Présentation

Depuis les années 2000, pour promouvoir la cohérence des politiques européennes et françaises afin qu’elles soutiennent et ne nuisent pas au développement de l’agriculture familiale et paysanne dans les pays du sud, le CFSI dialogue avec les responsables politiques.

Pour être plus efficace, il pilote ou co-pilote des collectifs regroupant selon les sujets, des organisations de solidarité internationale, paysannes et de protection de l’environnement, en partenariat avec des organisations de la société civile ouest-africaine.

Il mène des études afin de nourrir la réflexion et les prises de positions, notamment contre les accords de partenariat économique, pour une politique agricole commune (Pac) solidaire avec le sud et en faveur de la mise en œuvre de la Déclaration des Nations unies  sur les droits des paysans et des autres personnes travaillant dans les zones rurales qu’il a contribué à faire adopter en décembre 2018.

Les priorités du CFSI

N'exportons pas nos problèmes

En 30 ans, 80% des fermes laitières européennes ont disparu mais la surproduction n’a cessé d’augmenter, pour le plus grand profit de l’agrobusiness. Ces surplus doivent être exportés.

En Afrique de l’Ouest, il s’agit surtout de poudre écrémée ré-engraissée avec de l’huile de palme, nettement moins chère que la matière grasse du lait.  Cette situation pénalise durement la paysans ouest-africains.

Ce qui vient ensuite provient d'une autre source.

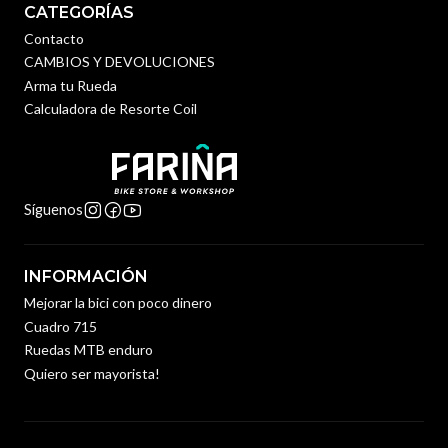
CATEGORÍAS
Contacto
CAMBIOS Y DEVOLUCIONES
Arma tu Rueda
Calculadora de Resorte Coil
Síguenos
INFORMACIÓN
Mejorar la bici con poco dinero
Cuadro 715
Ruedas MTB enduro
Quiero ser mayorista!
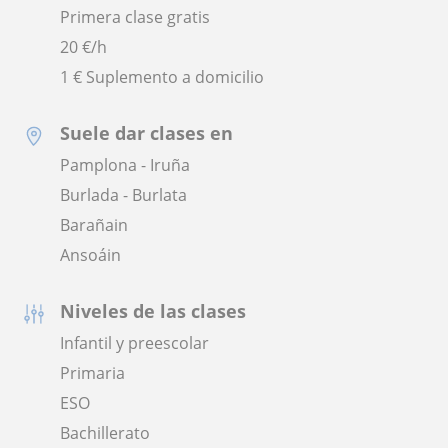
Primera clase gratis
20
€/h
1 € Suplemento a domicilio
Suele dar clases en
Pamplona - Iruña
Burlada - Burlata
Barañain
Ansoáin
Niveles de las clases
Infantil y preescolar
Primaria
ESO
Bachillerato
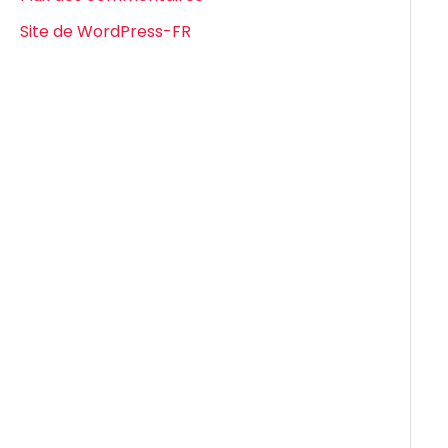
Site de WordPress-FR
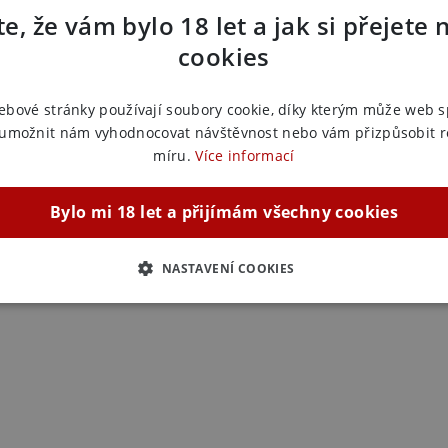
i umožní prozkoumat nové dimenze potěšení.
Náš kód:
3
e, že vám bylo 18 let a jak si přejete 
EAN:
5999
cookies
Výrobce:
De
Zařazeno
ebové stránky používají soubory cookie, díky kterým může web 
 umožnit nám vyhodnocovat návštěvnost nebo vám přizpůsobit 
BDSM p
míru.
Více informací
BDSM bi
BDSM bi
Bylo mi 18 let a přijímám všechny cookies
BDSM bi
NASTAVENÍ COOKIES
ZBYTNĚ NUTNÉ
ANALYTICKÉ
MARKETINGOVÉ
F
Nezbytně nutné
Analytické
Marketingové
Funkční
ie umožňují základní funkce webových stránek, jako je přihlášení uživatele a správa 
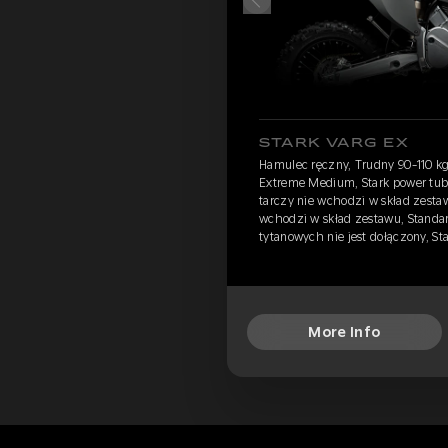
STARK VARG EX
Hamulec ręczny, Trudny 90-110 kg
Extreme Medium, Stark power tube
tarczy nie wchodzi w skład zestaw
wchodzi w skład zestawu, Standa
tytanowych nie jest dołączony, S
More Info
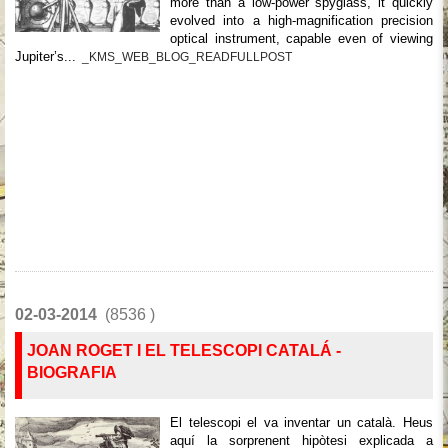
more than a low-power spyglass, it quickly
evolved into a high-magnification precision
optical instrument, capable even of viewing
Jupiter’s...
_KMS_WEB_BLOG_READFULLPOST
02-03-2014
(8536 )
JOAN ROGET I EL TELESCOPI CATALÁ -
BIOGRAFIA
El telescopi el va inventar un català. Heus
aquí la sorprenent hipòtesi explicada a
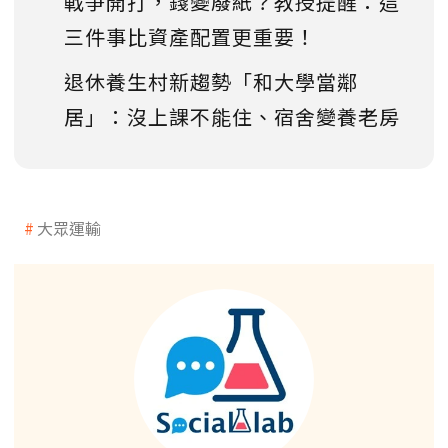
戰爭開打，錢變廢紙？教授提醒：這
三件事比資產配置更重要！
退休養生村新趨勢「和大學當鄰
居」：沒上課不能住、宿舍變養老房
大眾運輸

Depuis 2019, le CFSI anime cette action en France avec Oxfam en partenariat avec son pendant la campagne « Mon lait est local » dans les pays ouest-africains afin de défendre les filières laitières locales et des pratiques commerciales solidaires avec les pays du sud. 

La campagne #nexportons pasnosproblemes est lancée !
Pour une autre PAC

Alors que la réforme de la politique agricole commune post-2020 est en cours de négociation, le CFSI participe au pilotage de la plateforme française « Pour une autre PAC » -, qui milite pour des règles contraignantes en faveur de la préservation de l’environnement, du bien-être animal, tout en garantissant un revenu juste aux paysannes et paysans et ne nuisant pas aux agriculture familiales et paysannes du Sud.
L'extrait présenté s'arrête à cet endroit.